101
  • Maternal Caress

  • From the 1890-91 original
  • Mary Cassatt (American 1844-1926)
  • Color intaglio—aquatint and drypoint, published 1991 by the Bibliothèque Nationale
  • 36.6 x 26.5 cm., 14-1/2 x 10-1/2" image
  • Catherine Carter Goebel, Paul A. Anderson Chair in the Arts Purchase through Gift of Drs. Richard and Paula Arnell, Paul A. Anderson Art History Collection, Augustana College 2013.

Essay by Amanda Miller, Class of 2012

Mary Cassatt, an American expatriate artist, is one of the best known female artists in all of Art History. Born into a wealthy family in 1884, she quickly became a lover of art and had a passion for depicting relationships between mothers and their children. Cassatt moved to Paris and became part of the Impressionist movement, making friends with well-known French Impressionist artists such as Edgar Degas. She changed the way women were represented in art, believing that "women should be someone, not something" (Yeh 363).

While images of mother and child are not uncommon, Cassatt brought in new techniques to emphasize their relationships. She depicted women who were emotionally attached to their children and showed their connection and enjoyment of being together. Maternal Caress demonstrates this idea. The embrace of the mother shows the love she feels towards her child. The mother is gentle and affectionate. Images like this would have reinforced to women the joys of motherhood. Cassatt once said, "To us the sweetness of childhood, the charm of womanhood, if I have not conveyed some sense of that charm, in one word, if I have not been absolutely feminine, then I have failed" (Broude 36). While never a mother herself, Cassatt used what she knew from her childhood and the lives of her friends and family to create such images.
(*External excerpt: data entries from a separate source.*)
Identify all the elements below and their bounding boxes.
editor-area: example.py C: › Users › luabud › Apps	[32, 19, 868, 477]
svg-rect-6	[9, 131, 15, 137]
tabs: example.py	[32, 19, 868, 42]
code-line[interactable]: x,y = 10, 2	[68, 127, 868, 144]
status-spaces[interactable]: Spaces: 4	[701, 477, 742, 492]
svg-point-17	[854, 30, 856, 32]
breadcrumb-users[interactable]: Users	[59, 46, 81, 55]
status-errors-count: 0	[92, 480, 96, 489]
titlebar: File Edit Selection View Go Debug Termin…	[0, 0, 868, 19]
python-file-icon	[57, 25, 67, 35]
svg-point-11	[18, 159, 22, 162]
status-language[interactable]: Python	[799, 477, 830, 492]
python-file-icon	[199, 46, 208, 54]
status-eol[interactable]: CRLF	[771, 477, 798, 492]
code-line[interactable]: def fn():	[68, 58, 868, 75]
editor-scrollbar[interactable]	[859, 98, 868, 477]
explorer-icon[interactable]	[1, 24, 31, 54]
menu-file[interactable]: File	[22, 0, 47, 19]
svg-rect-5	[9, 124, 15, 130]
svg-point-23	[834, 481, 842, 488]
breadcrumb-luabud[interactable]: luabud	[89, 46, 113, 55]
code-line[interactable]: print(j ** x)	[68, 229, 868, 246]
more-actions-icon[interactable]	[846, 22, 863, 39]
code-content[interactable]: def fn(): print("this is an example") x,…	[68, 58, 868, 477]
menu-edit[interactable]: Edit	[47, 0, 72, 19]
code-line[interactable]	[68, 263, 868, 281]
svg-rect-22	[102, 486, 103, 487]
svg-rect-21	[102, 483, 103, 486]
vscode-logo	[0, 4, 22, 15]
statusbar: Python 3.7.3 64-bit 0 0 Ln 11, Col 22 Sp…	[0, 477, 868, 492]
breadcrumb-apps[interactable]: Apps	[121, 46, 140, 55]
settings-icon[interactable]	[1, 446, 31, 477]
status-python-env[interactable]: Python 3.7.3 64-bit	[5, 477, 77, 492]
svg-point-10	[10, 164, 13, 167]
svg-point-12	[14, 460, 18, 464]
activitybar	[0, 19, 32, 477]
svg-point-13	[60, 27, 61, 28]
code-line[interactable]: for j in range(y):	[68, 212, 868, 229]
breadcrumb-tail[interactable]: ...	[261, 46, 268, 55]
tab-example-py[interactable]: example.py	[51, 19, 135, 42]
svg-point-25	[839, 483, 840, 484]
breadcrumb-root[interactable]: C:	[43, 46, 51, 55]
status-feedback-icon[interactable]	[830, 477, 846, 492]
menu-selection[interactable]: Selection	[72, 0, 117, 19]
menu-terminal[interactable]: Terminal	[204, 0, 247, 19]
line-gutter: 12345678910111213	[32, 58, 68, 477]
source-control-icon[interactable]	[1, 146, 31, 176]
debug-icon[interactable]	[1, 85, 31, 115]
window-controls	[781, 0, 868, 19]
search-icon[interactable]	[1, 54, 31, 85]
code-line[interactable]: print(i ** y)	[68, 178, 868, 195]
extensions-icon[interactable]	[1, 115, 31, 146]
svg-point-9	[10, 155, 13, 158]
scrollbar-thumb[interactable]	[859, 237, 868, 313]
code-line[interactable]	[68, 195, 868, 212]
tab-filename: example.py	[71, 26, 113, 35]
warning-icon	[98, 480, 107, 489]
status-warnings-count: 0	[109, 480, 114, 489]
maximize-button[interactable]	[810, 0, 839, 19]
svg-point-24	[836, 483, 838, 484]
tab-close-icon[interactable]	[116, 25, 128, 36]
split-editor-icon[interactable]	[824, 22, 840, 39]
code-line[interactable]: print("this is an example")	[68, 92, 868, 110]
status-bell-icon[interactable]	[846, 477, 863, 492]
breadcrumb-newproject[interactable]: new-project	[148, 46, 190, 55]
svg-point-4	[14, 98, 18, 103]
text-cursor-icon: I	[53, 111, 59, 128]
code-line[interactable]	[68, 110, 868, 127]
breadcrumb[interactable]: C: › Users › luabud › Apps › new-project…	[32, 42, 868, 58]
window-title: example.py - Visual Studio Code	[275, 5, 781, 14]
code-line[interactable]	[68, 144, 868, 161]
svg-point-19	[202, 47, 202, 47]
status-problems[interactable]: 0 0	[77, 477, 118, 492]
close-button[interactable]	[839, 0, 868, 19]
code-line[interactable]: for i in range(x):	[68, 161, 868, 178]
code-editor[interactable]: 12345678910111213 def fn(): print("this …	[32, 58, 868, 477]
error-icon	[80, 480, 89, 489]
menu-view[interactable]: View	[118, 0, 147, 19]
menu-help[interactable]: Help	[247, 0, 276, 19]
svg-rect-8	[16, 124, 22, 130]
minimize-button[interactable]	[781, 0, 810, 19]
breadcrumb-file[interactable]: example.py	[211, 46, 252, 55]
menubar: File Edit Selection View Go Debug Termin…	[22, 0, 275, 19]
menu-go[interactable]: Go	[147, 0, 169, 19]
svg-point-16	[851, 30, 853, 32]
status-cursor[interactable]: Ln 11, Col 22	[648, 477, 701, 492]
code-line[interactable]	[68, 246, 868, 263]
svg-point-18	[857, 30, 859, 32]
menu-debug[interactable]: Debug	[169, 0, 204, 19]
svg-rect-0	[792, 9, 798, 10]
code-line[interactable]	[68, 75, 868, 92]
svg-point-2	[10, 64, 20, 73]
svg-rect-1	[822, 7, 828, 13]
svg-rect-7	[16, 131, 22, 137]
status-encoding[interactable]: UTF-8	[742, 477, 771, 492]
Cassatt was heavily influenced by Japanese ukiyo-e woodblock prints. While in Paris, she attended many different exhibitions of Japanese art. At these exhibits, Cassatt and fellow Impressionists directly confronted Japanese prints and paintings. The influence of Japanese art and its aesthetics on European and American art, called Japonisme, became more popular at this time. Japanese art had not been seen until Japan was re-opened to trade with the west in the mid nineteenth century and began exporting items. The style was different from what western artists knew from the traditions of illusionism inherited from the Old Masters, and they were fascinated by this new, provocative style. This image, Maternal Caress, comes from a print series of ten works that Cassatt designed based on Japanese art. She created this series using drypoint and aquatint techniques to masterfully imitate and even enliven the effect of Japanese woodblock prints. Japonisme is demonstrated in the flattened space; emphasis on pattern through the wallpaper, chair, and clothing; and the cropping of the image.